It’s National Charter Schools Week, so here is the post I’ve written for the George W. Bush Institute Blog on the issue:
According to the Global Report Card, more than a third of the 30 school districts with the highest math achievement in the United States are actually charter schools. This is particularly impressive considering that charters constitute about 5% of all schools and about 3% of all public school students. And it is even more amazing considering that some of the highest performing charter schools, like Roxbury Prep in Boston or KIPP Infinity in New York City, serve very disadvantaged students.
As impressive and amazing as these results by charter schools may be, it would be wrong to conclude from this that charter schools improve student achievement. The only way to know with confidence whether charters cause better outcomes is to look at randomized control trials (RCTs) in which students are assigned by lottery to attending a charter school or a traditional public school. RCTs are like medical experiments where some subjects by chance get the treatment and others by chance do not. Since the two groups are on average identical, any difference observed in later outcomes can be attributed to the “treatment,” and not to some pre-existing and uncontrolled difference. We demand this type of evidence before we approve any drug, but the evidence used to justify how our children are educated is usually nowhere near as rigorous.
Happily, we have four RCTs on the effects of charter schools that allow us to know something about the effects of charter schools with high confidence. Here is what we know: students in urban areas do significantly better in school if they attend a charter schools than if they attend a traditional public school. These academic benefits of urban charter schools are quite large. In Boston, a team of researchers from MIT, Harvard, Duke, and the University of Michigan, conducted a RCT and found: “The charter school effects reported here are therefore large enough to reduce the black-white reading gap in middle school by two-thirds.”
A RCT of charter schools in New York City by a Stanford researcher found an even larger effect: “On average, a student who attended a charter school for all of grades kindergarten through eight would close about 86 percent of the ‘Scarsdale-Harlem achievement gap’ in math and 66 percent of the achievement gap in English.”
The same Stanford researcher conducted an RCT of charter schools in Chicago and found: “students in charter schools outperformed a comparable group of lotteried-out students who remained in regular Chicago public schools by 5 to 6 percentile points in math and about 5 percentile points in reading…. To put the gains in perspective, it may help to know that 5 to 6 percentile points is just under half of the gap between the average disadvantaged, minority student in Chicago public schools and the average middle-income, nonminority student in a suburban district.”
And the last RCT was a national study conducted by researchers at Mathematica for the US Department of Education. It found significant gains for disadvantaged students in charter schools but the opposite for wealthy suburban students in charter schools. They could not determine why the benefits of charters were found only in urban, disadvantaged settings, but their findings are consistent with the three other RCTs that found significant achievement gains for charter students in Boston, Chicago, and New York City.

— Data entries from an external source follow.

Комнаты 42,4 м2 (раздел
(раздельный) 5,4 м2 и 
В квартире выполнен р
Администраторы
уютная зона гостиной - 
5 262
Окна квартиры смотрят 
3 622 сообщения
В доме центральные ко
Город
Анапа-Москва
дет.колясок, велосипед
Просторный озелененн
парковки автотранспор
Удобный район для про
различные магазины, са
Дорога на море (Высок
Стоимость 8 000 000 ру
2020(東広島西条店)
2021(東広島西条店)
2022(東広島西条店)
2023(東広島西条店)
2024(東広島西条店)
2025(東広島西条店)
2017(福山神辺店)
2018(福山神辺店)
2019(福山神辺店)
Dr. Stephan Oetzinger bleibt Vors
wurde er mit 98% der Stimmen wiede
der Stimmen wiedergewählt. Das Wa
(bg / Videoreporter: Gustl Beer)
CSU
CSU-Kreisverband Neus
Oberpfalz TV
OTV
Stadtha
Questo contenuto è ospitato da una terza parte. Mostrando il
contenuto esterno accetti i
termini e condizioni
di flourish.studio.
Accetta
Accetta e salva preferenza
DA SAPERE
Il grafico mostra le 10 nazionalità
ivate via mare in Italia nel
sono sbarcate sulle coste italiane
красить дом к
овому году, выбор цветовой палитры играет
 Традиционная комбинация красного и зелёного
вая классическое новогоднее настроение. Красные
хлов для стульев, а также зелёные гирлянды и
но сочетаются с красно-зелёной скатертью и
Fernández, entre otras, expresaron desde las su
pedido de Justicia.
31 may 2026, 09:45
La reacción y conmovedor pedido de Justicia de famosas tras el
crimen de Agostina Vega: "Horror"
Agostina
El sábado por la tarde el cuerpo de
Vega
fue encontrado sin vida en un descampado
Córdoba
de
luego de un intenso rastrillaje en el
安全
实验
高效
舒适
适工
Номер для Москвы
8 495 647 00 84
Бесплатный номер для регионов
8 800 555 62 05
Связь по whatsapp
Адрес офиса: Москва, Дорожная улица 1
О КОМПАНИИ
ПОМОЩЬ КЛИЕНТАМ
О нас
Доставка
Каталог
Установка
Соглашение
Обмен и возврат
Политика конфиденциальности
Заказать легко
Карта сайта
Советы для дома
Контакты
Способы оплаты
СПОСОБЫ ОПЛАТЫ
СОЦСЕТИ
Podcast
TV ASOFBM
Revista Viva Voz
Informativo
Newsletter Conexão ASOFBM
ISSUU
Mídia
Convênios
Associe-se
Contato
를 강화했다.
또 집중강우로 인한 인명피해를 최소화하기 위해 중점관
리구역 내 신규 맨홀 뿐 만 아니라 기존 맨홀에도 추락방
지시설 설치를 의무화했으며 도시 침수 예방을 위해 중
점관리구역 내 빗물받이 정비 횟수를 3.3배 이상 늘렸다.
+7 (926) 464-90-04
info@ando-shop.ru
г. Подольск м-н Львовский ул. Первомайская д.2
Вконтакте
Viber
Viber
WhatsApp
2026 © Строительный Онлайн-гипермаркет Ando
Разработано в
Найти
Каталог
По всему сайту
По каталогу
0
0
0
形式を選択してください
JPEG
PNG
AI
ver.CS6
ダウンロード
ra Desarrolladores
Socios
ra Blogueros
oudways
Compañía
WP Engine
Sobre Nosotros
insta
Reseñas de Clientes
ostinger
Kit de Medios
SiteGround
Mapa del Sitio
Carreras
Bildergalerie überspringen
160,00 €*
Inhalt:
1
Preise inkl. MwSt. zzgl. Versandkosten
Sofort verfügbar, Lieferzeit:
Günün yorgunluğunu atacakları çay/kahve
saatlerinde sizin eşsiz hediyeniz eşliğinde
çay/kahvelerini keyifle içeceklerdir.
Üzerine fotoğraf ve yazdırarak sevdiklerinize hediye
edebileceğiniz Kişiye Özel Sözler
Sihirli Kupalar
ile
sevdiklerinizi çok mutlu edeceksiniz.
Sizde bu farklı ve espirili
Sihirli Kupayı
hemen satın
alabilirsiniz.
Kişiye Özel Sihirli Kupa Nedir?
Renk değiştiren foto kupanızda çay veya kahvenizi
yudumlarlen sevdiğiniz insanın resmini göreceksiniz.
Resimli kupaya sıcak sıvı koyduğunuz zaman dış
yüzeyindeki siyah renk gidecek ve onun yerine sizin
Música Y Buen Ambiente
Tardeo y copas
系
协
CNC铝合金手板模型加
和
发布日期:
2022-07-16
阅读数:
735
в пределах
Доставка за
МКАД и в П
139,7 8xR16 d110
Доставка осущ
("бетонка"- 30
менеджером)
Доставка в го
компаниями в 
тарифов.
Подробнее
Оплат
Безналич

When you have four RCTs – studies meeting the gold standard of research design – and all four of them agree that charters are of enormous benefit to urban students, you would think everyone would agree that charters should be expanded and supported, at least in urban areas. If we found the equivalent of halving the black-white test score gap from RCTs from a new cancer drug, everyone would be jumping for joy – even if the benefits were found only for certain types of cancer.
Unfortunately, many people’s views on charter schools are heavily influenced by their political and financial interests rather than the most rigorous evidence. They don’t want to believe the findings of the four RCTs, so they simply ignore them or cite studies with inferior research designs in which we should have much less confidence.
Progress will be made in our application of research to charter school policies by encouraging everyone to focus on the most rigorous studies, of which we have several. To do that, supporters of charter schools also have to refrain from citing weaker evidence, which only serves to legitimize the use of inferior studies by charter opponents. As exciting as the outstanding performance of charter schools is in my own Global Report Card research, that evidence shouldn’t be used to endorse charter schools. Supporters don’t need to rely on the Global Report Card to make the case for charter schools because they have four gold-standard RCTs on their side. Opponents of charter schools have no equally rigorous evidence on their side. And that’s the point we should all be making.